The US Dollar bulls suffered a heavy defeat which was delivered by the same entity which gave them hope; the US Federal Reserve. Every forex bull in the US currency has placed all their hopes and arguments for a strong US Dollar on the assumption that the US Fed will raise rates as soon as June of this year. This caused more and more buy orders to flood the market while economic reality was utterly ignored.
The NFP report for February appeared to have given then final bullish push as the data came in better than expected. Many have paid too much attention on the unemployment rate which has dropped to 5.5%, but the drop was fueled by wrong factors. In fact the US labor market has not been in worse shape in its history with an unemployment rate below 6.0%. While forex traders may ignore this the US Fed under Janet Yellen does not and even mentioned that there is more room for the unemployment rate to contract.
The reason the unemployment rate dropped is because the work force is shrinking as disgruntled long-term unemployed are leaving the workforce and gave up hope to find employment. As soon as an unemployed person stops to seek employment the US government stops counting them as unemployed. In addition many of the jobs added are low quality, low income or temporary jobs which do not stimulate economic growth.
Retail sales are plunging, consumer spending is contracting while personal income is near standstill and just this week a fresh dose of economic reports were released which showed that the US economy is in much worse shape than previously expected. Existing home sales rose by only 1.2% in February which missed expectations for an increase of 2.0% and followed a drop of 4.9% reported in January. The Chicago Fed National Activity Index showed a level of -0.11 in February after January’s report showed a level of -0.10.

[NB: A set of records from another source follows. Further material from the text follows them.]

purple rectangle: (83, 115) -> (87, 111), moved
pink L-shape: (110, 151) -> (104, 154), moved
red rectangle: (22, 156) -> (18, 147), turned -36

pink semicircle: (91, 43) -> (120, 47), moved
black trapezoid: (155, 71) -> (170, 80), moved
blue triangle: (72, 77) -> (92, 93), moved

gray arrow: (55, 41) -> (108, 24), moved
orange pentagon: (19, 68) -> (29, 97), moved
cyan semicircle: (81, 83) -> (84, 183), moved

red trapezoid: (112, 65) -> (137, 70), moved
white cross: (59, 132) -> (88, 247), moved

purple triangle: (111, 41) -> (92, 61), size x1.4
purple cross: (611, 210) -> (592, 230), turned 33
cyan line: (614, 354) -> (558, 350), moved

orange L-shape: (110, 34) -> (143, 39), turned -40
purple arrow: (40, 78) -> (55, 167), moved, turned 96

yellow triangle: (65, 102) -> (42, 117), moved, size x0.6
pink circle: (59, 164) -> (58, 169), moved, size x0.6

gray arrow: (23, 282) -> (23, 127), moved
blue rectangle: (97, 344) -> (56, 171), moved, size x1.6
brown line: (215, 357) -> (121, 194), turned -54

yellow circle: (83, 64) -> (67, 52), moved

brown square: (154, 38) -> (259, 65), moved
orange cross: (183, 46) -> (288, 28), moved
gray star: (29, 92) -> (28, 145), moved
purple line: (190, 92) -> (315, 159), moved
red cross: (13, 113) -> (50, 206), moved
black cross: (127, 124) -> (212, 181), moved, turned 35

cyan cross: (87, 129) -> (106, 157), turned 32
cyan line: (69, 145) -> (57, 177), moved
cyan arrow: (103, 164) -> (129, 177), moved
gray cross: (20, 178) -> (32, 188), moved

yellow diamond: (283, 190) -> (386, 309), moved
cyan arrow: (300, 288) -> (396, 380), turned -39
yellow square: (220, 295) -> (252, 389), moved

Durable goods orders plunged by 1.4% in February in the latest round of great economic disappointments out of the US. Expectations called for an increase of 0.2%. Excluding transportation durable goods orders dropped by 0.4% while the key capital goods orders non-defense and excluding aircraft also dropped by 0.4%. Continuing claims are shooting above the 2.4 million mark. Is US Dollar bullishness warranted? No, not by fundamental factors which means a bigger correction may be on the horizon.